Brain metastasis (BM) is a common and grave complication in non-small cell lung cancer (NSCLC). Almost a third of NSCLC patients develop brain metastasis at some point during their disease course, with higher rates reported in patients with epidermal growth factor receptor (EGFR) and anaplastic lymphoma kinase (ALK) mutations. BMs are associated with adverse neurocognitive function, poor quality of life, and dismal prognosis despite multidisciplinary treatment with surgery, radiation therapy (RT), and systemic agents.

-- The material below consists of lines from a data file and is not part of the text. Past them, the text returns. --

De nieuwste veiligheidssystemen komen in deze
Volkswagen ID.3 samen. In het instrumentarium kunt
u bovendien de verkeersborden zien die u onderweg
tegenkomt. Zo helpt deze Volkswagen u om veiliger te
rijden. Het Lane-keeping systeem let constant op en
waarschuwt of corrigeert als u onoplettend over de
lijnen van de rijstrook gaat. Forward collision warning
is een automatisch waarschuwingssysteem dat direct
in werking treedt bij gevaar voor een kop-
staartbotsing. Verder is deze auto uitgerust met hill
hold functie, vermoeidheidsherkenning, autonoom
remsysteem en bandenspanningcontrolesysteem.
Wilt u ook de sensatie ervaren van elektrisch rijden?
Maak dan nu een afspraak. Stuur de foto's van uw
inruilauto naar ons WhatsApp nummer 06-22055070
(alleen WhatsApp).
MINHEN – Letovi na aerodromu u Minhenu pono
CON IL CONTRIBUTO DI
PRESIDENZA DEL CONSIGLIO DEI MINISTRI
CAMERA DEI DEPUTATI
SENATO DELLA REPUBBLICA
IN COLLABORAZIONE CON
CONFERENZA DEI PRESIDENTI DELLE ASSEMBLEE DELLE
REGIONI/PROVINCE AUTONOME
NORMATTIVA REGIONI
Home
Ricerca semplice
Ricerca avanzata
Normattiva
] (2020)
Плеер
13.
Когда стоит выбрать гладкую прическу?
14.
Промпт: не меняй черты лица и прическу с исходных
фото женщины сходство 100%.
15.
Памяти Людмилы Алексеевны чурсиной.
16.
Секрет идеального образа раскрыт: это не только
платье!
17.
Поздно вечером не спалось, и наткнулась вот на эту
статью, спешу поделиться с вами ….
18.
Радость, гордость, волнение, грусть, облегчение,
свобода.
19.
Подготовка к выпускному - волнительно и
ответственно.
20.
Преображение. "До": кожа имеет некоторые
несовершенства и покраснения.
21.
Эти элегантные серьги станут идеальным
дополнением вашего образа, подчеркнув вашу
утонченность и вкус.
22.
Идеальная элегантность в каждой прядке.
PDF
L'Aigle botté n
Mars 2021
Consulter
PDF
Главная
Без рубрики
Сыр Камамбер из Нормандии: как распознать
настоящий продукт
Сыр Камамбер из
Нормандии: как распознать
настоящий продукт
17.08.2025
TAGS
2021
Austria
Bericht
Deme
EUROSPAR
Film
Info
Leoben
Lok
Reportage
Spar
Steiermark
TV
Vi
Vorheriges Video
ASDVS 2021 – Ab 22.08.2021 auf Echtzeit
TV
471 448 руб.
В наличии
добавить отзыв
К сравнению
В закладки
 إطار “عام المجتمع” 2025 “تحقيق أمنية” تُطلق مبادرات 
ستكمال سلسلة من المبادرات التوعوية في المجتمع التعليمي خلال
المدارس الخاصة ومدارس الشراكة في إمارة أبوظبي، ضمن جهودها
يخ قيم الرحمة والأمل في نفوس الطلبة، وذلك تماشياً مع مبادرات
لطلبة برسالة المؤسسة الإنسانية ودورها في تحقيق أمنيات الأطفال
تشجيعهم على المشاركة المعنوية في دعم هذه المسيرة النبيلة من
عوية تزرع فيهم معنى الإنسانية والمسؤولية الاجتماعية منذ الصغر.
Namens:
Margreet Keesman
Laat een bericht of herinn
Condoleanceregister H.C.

non-small cell lung cancer brain metastasis PD-1 PD-L1 immunotherapy immune checkpoint inhibitors

1. Introduction

Brain metastasis (BM) is a common and grave complication in non-small cell lung cancer (NSCLC). Almost a third of NSCLC patients develop brain metastasis at some point during their disease course, with higher rates reported in patients with epidermal growth factor receptor (EGFR) and anaplastic lymphoma kinase (ALK) mutations [1][2][3]. BMs are associated with adverse neurocognitive function, poor quality of life, and dismal prognosis despite multidisciplinary treatment with surgery, radiation therapy (RT), and systemic agents [4]. There is, therefore, a critical need for more effective therapies for NSCLC patients with BMs.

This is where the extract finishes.